A housing benefit fiddler has been ordered to repay £33,000 to Teignbridge Council or go to jail.
Engineer Christopher Harris lied about owning a £125,000 home in Spain when he claimed housing and council tax benefits after returning to live in Britain and having no money to live on.
He has now been ordered to repay not only the £26,303 which he was overpaid, but almost £7,000 to cover inflation and interest since he committed the fiddle six years ago.
He made the false claims after he came back to Britain from Spain in 2009 after an attempt to start a new life there failed.
At the time the housing slump in Spain made his home there unsaleable and effectively worthless but when he finally sold it for £125,000 in 2011, he failed to declare the windfall.
The extra capital meant he was not eligible for the housing benefit any more and he fiddled £26,303 before he was caught in 2014, Exeter Crown Court was told.
He is now working as an engineer and his wife is helping to run a cafe and had already started making repayments before he was bought back to court under the Proceeds of Crime Act.

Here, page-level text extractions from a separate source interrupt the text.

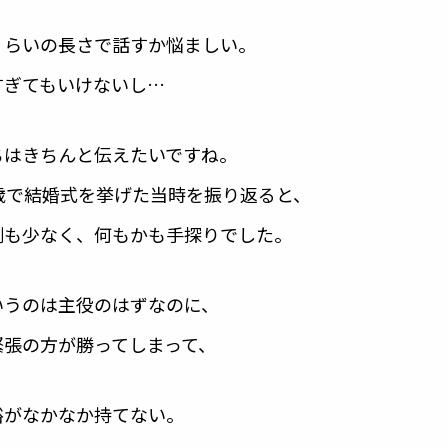
くらいの長さで話すか悩ましい。
すぎてもいけないし…
ちはきちんと伝えたいですね。
4歳で結婚式を挙げた当時を振り返ると、
例も少なく、何もかも手探りでした。
いうのは主役のはずなのに、
緊張の方が勝ってしまって、
裕がなかなか持てない。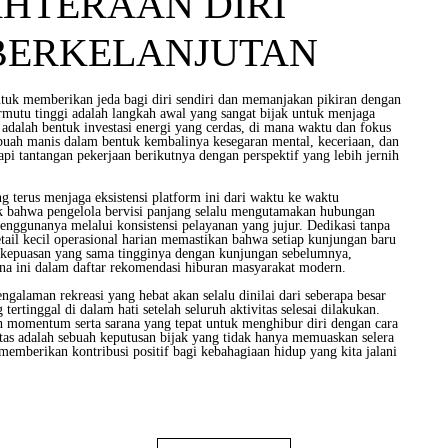
AHTERAAN DIRI
BERKELANJUTAN
uk memberikan jeda bagi diri sendiri dan memanjakan pikiran dengan
ermutu tinggi adalah langkah awal yang sangat bijak untuk menjaga
adalah bentuk investasi energi yang cerdas, di mana waktu dan fokus
rbuah manis dalam bentuk kembalinya kesegaran mental, keceriaan, dan
i tantangan pekerjaan berikutnya dengan perspektif yang lebih jernih
g terus menjaga eksistensi platform ini dari waktu ke waktu
k bahwa pengelola bervisi panjang selalu mengutamakan hubungan
enggunanya melalui konsistensi pelayanan yang jujur. Dedikasi tanpa
tail kecil operasional harian memastikan bahwa setiap kunjungan baru
 kepuasan yang sama tingginya dengan kunjungan sebelumnya,
na ini dalam daftar rekomendasi hiburan masyarakat modern.
ngalaman rekreasi yang hebat akan selalu dinilai dari seberapa besar
tertinggal di dalam hati setelah seluruh aktivitas selesai dilakukan.
momentum serta sarana yang tepat untuk menghibur diri dengan cara
itas adalah sebuah keputusan bijak yang tidak hanya memuaskan selera
a memberikan kontribusi positif bagi kebahagiaan hidup yang kita jalani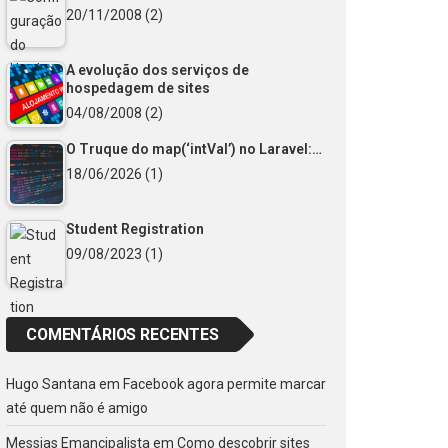
20/11/2008
(2)
A evolução dos serviços de
hospedagem de sites
04/08/2008
(2)
O Truque do map(‘intVal’) no Laravel:…
18/06/2026
(1)
Student Registration
09/08/2023
(1)
COMENTÁRIOS RECENTES
Hugo Santana
em
Facebook agora permite marcar
até quem não é amigo
Messias Emancipalista
em
Como descobrir sites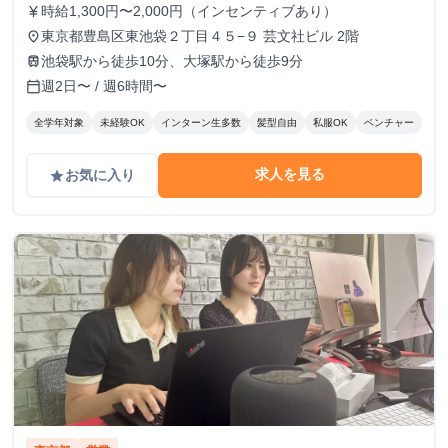
時給1,300円〜2,000円（インセンティブあり）
currency_yen
東京都豊島区東池袋２丁目４５−９ 芸文社ビル 2階
place
池袋駅から徒歩10分、大塚駅から徒歩9分
train
週2日〜 / 週6時間〜
calendar_today
全学年対象
未経験OK
インターン生多数
髪型自由
私服OK
ベンチャー
求人を見る
お気に入り
grade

Recorder Mr Llewellyn Sellick approved an agreed settlement in which the amount he benefited was set at £33,068 and his available assets were calculated as £44,918.41.
He set a term of a year’s custody if the money is not paid but Mr Martin Salloway, defending, said the amount will be paid within the three-month deadline.
In the original case Harris, aged 56, of Days-Pottle Lane, Exminster, admitted two offences of dishonestly failing to notify a change in circumstances and was jailed for 20 weeks.